Trop facile, bien trop gros, et pas toujours lisible en ce qui concerne des éléments essentiels du scénario introduit (surtout au sujet de ce qu’est vraiment le héros, soit un fan qui à l’idée de se venger à la manière de son personnage favori, soit un cambrioleur inspiré et expérimenté ?), tout semble exagéré à outrance afin de créer plus de poids aux messages disséminés dans le divertissement, sûrement par crainte que le public veuille avant tout une série haletante, prenante, quitte à mettre de côté logique, cohérent et crédible et plus profiter de ce qui se passe de spectaculaire à l’écran (l’effet « Tenet » serait-il en marche ? « Ne cherchez pas à comprendre, ressentez ! ») mais encore faut-il que cela soit de qualité suffisante pour dépasser les traits grossis de l’ensemble.

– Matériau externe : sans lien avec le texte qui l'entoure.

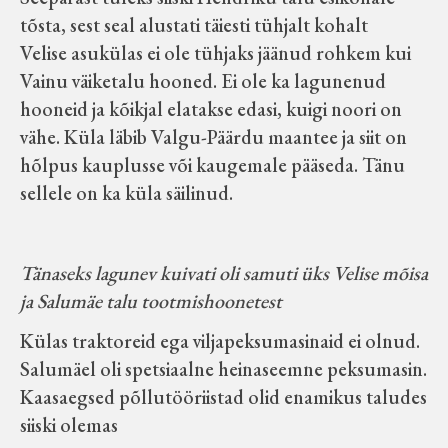
tõsta, sest seal alustati täiesti tühjalt kohalt
Velise asukülas ei ole tühjaks jäänud rohkem kui
Vainu väiketalu hooned. Ei ole ka lagunenud
hooneid ja kõikjal elatakse edasi, kuigi noori on
vähe. Küla läbib Valgu-Päärdu maantee ja siit on
hõlpus kauplusse või kaugemale pääseda. Tänu
sellele on ka küla säilinud.
Tänaseks lagunev kuivati oli samuti üks Velise mõisa
ja Salumäe talu tootmishoonetest
Külas traktoreid ega viljapeksumasinaid ei olnud.
Salumäel oli spetsiaalne heinaseemne peksumasin.
Kaasaegsed põllutööriistad olid enamikus taludes
siiski olemas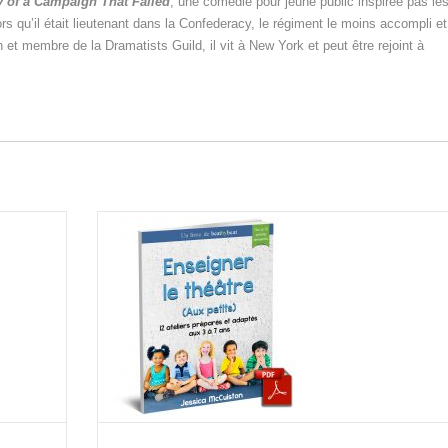
y of a Campaign That Failed
, une comédie pour jeune public inspirée pas le
s qu’il était lieutenant dans la Confederacy, le régiment le moins accompli et
n et membre de la Dramatists Guild, il vit à New York et peut être rejoint à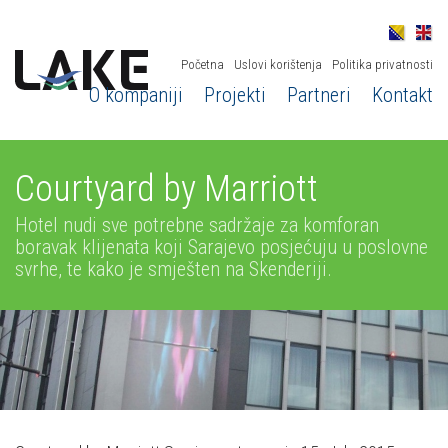
Početna
Uslovi korištenja
Politika privatnosti
O kompaniji
Projekti
Partneri
Kontakt
Courtyard by Marriott
Hotel nudi sve potrebne sadržaje za komforan
boravak klijenata koji Sarajevo posjećuju u poslovne
svrhe, te kako je smješten na Skenderiji.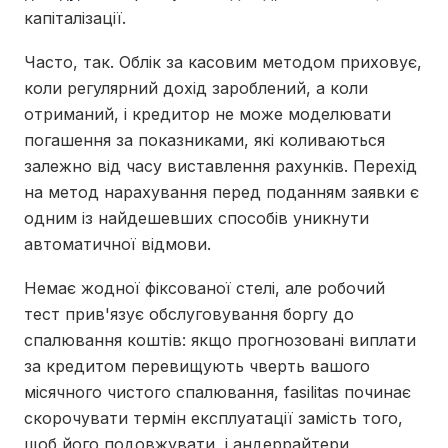
капіталізації.
Часто, так. Облік за касовим методом приховує,
коли регулярний дохід зароблений, а коли
отриманий, і кредитор не може моделювати
погашення за показниками, які коливаються
залежно від часу виставлення рахунків. Перехід
на метод нарахування перед поданням заявки є
одним із найдешевших способів уникнути
автоматичної відмови.
Немає жодної фіксованої стелі, але робочий
тест прив'язує обслуговування боргу до
спалювання коштів: якщо прогнозовані виплати
за кредитом перевищують чверть вашого
місячного чистого спалювання, fasilitas починає
скорочувати термін експлуатації замість того,
щоб його подовжувати, і андеррайтери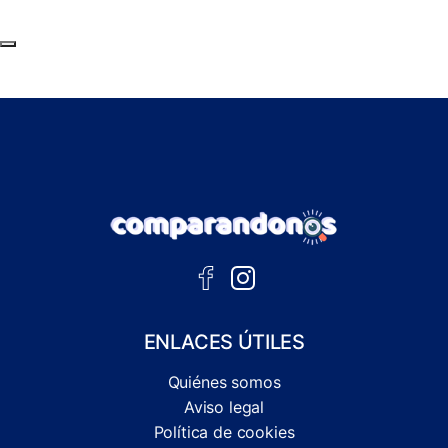
Subir al principio de la página
ENLACES ÚTILES
Quiénes somos
Aviso legal
Política de cookies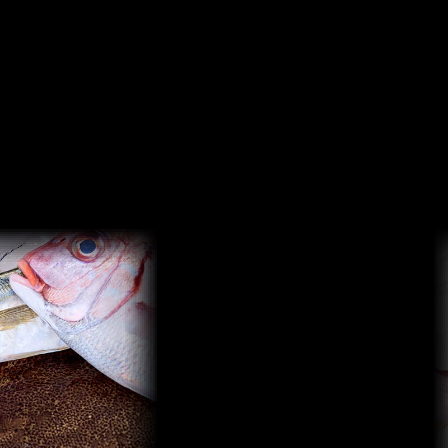
Fishing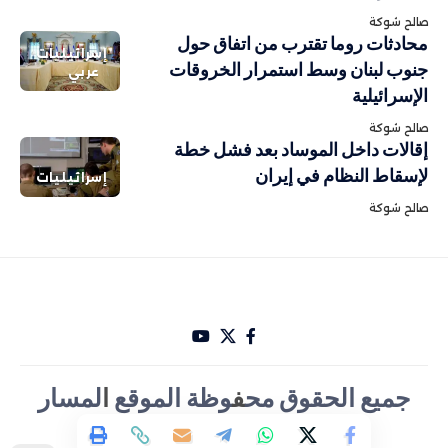
صالح شوكة
محادثات روما تقترب من اتفاق حول
إسرائيليات
جنوب لبنان وسط استمرار الخروقات
عربي
الإسرائيلية
صالح شوكة
إقالات داخل الموساد بعد فشل خطة
لإسقاط النظام في إيران
إسرائيليات
صالح شوكة
جميع الحقوق مح
ف
وظة الموقع
ا
لمسار
الأخباري تصميم Hakam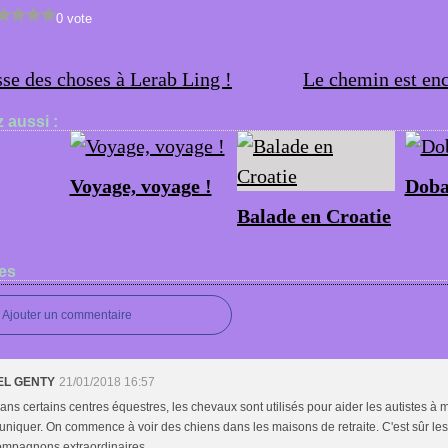
0 vote
asse des choses à Lerab Ling !
Le chemin est enco
 aussi :
Voyage, voyage !
Doba
Balade en Croatie
es
Ajouter un commentaire
EL GENTY
21/01/2018 16:57
ans certains centres équestres, les chevaux sont utilisés pour aider les autistes à 
iquer. On commence à voir des chiens dans les maisons de retraite. C'est sûr le
ompagnons extraordinaires.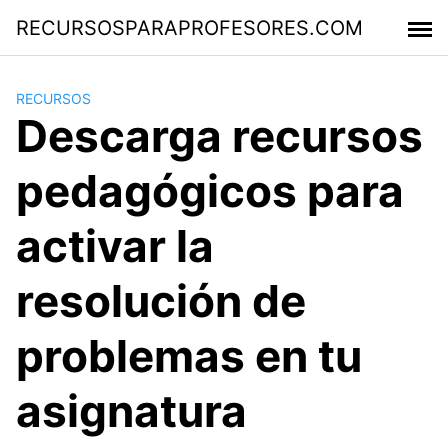
Saltar
RECURSOSPARAPROFESORES.COM
al
contenido
RECURSOS
Descarga recursos
pedagógicos para
activar la
resolución de
problemas en tu
asignatura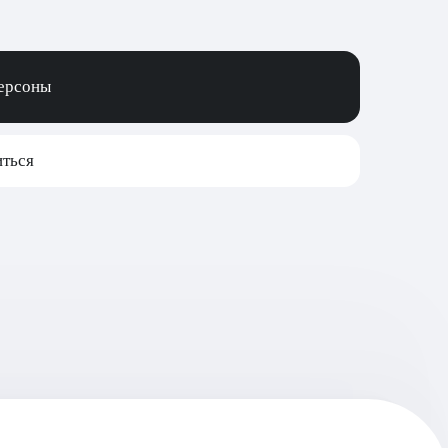
персоны
ться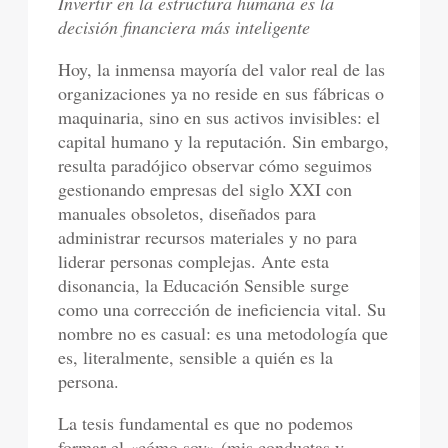
Invertir en la estructura humana es la
decisión financiera más inteligente
Hoy, la inmensa mayoría del valor real de las
organizaciones ya no reside en sus fábricas o
maquinaria, sino en sus activos invisibles: el
capital humano y la reputación. Sin embargo,
resulta paradójico observar cómo seguimos
gestionando empresas del siglo XXI con
manuales obsoletos, diseñados para
administrar recursos materiales y no para
liderar personas complejas. Ante esta
disonancia, la Educación Sensible surge
como una corrección de ineficiencia vital. Su
nombre no es casual: es una metodología que
es, literalmente, sensible a quién es la
persona.
La tesis fundamental es que no podemos
formar el «cómo soy» (mis conductas y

De ce côte là, rien d’alarmant mais pas de quoi crier au génie visuel non plus : l’ensemble de la mise en scène est assez classique, néanmoins très imprégnée du style de son réalisateur (pour les 3 premiers épisodes du moins), puisque Louis Leterrier est certes français, mais a fait tout ses films à Hollywood. Il est incontestable que l’on ressent un rythme et une image très prochent des productions d’action à la Besson (EuropaCorp ayant produit la saga « Le Transporteur » de Leterrier) qui sont bien sûr de purs produits de divertissement hollywoodiens mais apportant leur pierre frenchy à l’ensemble par l’humour, le rythme donné à l’action ou tout simplement les lieux choisis, ce qui se retrouve de manière évidente dans le début de la série, et cela fonctionne dans l’ensemble, bien qu’encore une fois, la subtilité ne soit pas le privilège du genre. Aucune prétention d’auteur d’ailleurs à ce niveau, le but est de faire de divertissent et ici ces passages font le travail, donnant une certaine intensité à ce qui se déroule et même si tout n’est pas toujours très bien amené, on se laisse facilement emporté dans le fil des évènements, par sa simplicité et sa manière de construire chaque épisode.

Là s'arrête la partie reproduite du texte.